My daughter, who is 17, spoke words of wisdom the other day. We were driving home and she was in a contemplative mood. She has more money to spend than she has ever had now. She is working shifts at the local pizza baker. She has money to buy clothes and make up. And that is mostly what 17-year olds need. And of course, some lattes with friends.
I feel sad, she said. And I wondered why. I feel sad, because I don’t feel the same joy when I get stuff as I used to. I just have started taking things for granted. I used to be so excited when I got gifts, and so thankful for anything new. Now I just look at it and think: yeah, nice. And then I feel no joy. With 17-year old wisdom she said: I can now, with confidence, say that money doesn’t buy happiness.

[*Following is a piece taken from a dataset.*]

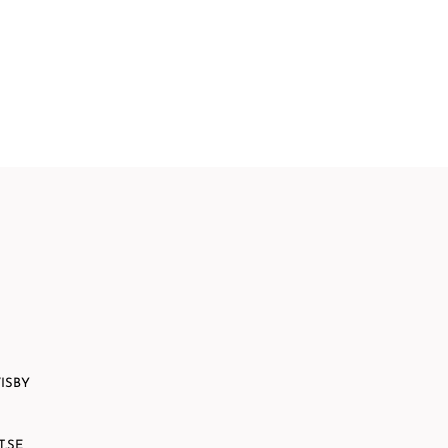
KONTAKT
ISBY
.SE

Oh, how I wish the rest of the world would see what she has already seen. Oh, how I wish that I could see it sometimes as I look at the outfits I want, but can’t afford, as I hear about vacations so dreamy and expensive and know that they are too far off for me. How I wish that I would be better at looking at life through my daughter’s eyes and ask myself: Am I sure that those things actually will make me happy? Perhaps for a moment they will, but will the joy last?
I am reading a book right now that I think will be very interesting. (It already is, at page three). It is called Flow and is written by a man whose name is so hard that I am sure he is the only one who can spell it right: Mihaly Csikszentmhalyi.
In the introduction he says: Happiness is not something that happens. It is not the result of good fortune or random chance. It is not something that money can buy or power command. It does not depend on outside events, but rather on how we interpret them. Happiness, in fact, is a condition that must be prepared for, cultivated, and defended privately by each person.
In a few more words, he said what Elise, my daughter also said. Money, stuff, or good fortune is not what make us happy. Happiness is something we make ourselves, independent of our circumstances.
Worth thinking about today. Isn’t it?